0

I would like to understand more about the Least Squares, but it remains unclear to me, where these equations come from.

for a linear approximation $y=ax+b$

$a=\frac{m\sum_{i=1}^{m} x_iy_i-(\sum_{i=1}^{m}x_i)(\sum_{i=1}^{m}y_i)} {m\sum_{i=1}^{m}x_i^2 - (\sum_{i=1}^{m}x_i)^2}$

and

$b = \frac{(\sum_{i=1}^{m}x_i^2)(\sum_{i=1}^{m}y_i)-(\sum_{i=1}^{m}x_iy_i)(\sum_{i=1}^{m}x_i)}{m\sum_{i=1}^{m}x_i^2 - (\sum_{i=1}^{m}x_i)^2}$

What I have tried so far:

In the least squares method, the quadratic error should be minimized.

This means

$E(a,b)=\sum_{i=1}^{m}[y_i-(ax_i+b)]^2$

should be minimal.

For a minimum to exist, the partial derivatives of this expression must be zero.

$\frac{\partial{E}}{\partial{a}}$ = $2 \sum_{i=1}^{m}[y_i-(ax_i+b)]\hspace{2pt}(-x_i)=0$

$\frac{\partial{E}}{\partial{b}}$ = $2 \sum_{i=1}^{m}[y_i-(ax_i+b)]\hspace{2pt}(-1)=0$

Rearranging these, yields the following:

$a\sum_{i=1}^{m}x_i^2 + b\sum_{i=1}^{m}x_i = \sum_{i=1}^{m}x_iy_i$

$a\sum_{i=1}^{m}x_i+bm = \sum_{i=1}^{m}y_i$

This is where I'm stuck. I see the terms $x_iy_i$, etc. that also appear in the expressions in question - but I don't know how to rearrange to get there.

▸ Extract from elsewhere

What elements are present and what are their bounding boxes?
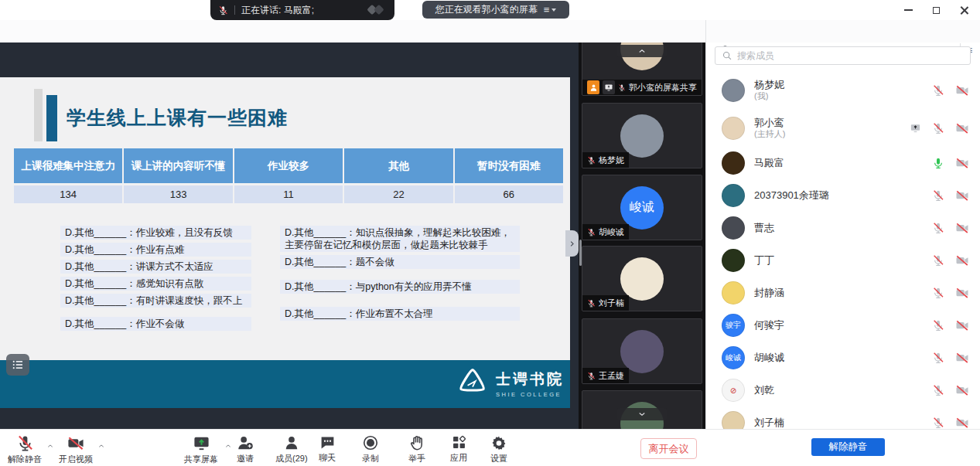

  • Things are much, much nicer if we make good use of matrix and vector notation. – littleO Jan 02 '24 at 11:10
  • Note that m appears in the answers for both a and b, as well as the sums you have in your equations. So maybe just temporarily name all of these using some new letters, then solve the system using maybe Cramer's rule, then sub back and simplify. – coffeemath Jan 02 '24 at 11:28

1 Answers1

1

You are doing everything right, but for such derivation it is easier to use matrix calculus (link). It is quite similar to usual $\mathbb R\to\mathbb R$ function differentiating rules. This is the one we are going to use: $$d\langle A\textbf{x}, \textbf{x}\rangle=\langle (A + A^T)\textbf{x}, d\textbf{x}\rangle $$ Let me briefly show: $$f(\textbf{x}) = \|A\textbf{x}-\textbf{b}\|_2^2 \to \min$$ To use the rule above we need other function presentation: $$f(\textbf{x}) = \langle A\textbf{x} - \textbf{b}, A\textbf{x} - \textbf{b} \rangle = \langle A\textbf{x}, A\textbf{x} \rangle - 2\langle A\textbf{x}, \textbf{b} \rangle + \langle \textbf{b}, \textbf{b} \rangle= $$ $$= \langle A^TA\textbf{x}, \textbf{x} \rangle - 2\langle A^T\textbf{b}, \textbf{x}\rangle + \langle \textbf{b}, \textbf{b} \rangle$$ Now it is easy to apply the rule: $$df(\textbf{x}) = 2 \langle A^TA \textbf{x}, d\textbf{x} \rangle - 2\langle A^T\textbf{b}, d\textbf{x}\rangle \Rightarrow \nabla f = 2(A^TA\textbf{x} - A^T\textbf{b})$$ To get the extremum point we need to find gradient zeros: $$A^TA\textbf{x} = A^T\textbf{b} \Rightarrow \textbf{x} = (A^TA)^{-1}A^T\textbf{b}$$ We get the same result as least squares method does. But the proof is not finished. We need to find the Hessian and proof that it is positive defined.

UPD: For your example: $$A = \begin{bmatrix} x_1 & 1\\ x_2 & 1 \\ \vdots & \vdots\\ x_m & 1 \end{bmatrix}$$ Then: $$ A^TA = \begin{bmatrix} x_1 & x_2 & \dots & x_m\\ 1 & 1 & \dots & 1 \end{bmatrix} \begin{bmatrix} x_1 & 1\\ x_2 & 1 \\ \vdots & \vdots\\ x_m & 1 \end{bmatrix}= \begin{bmatrix} \sum_{k=1}^m x_k^2 & \sum_{k=1}^m x_k\\ \sum_{k=1}^m x_k & 1 \end{bmatrix} $$ Now it is easy to get expressions for $a$ and $b$.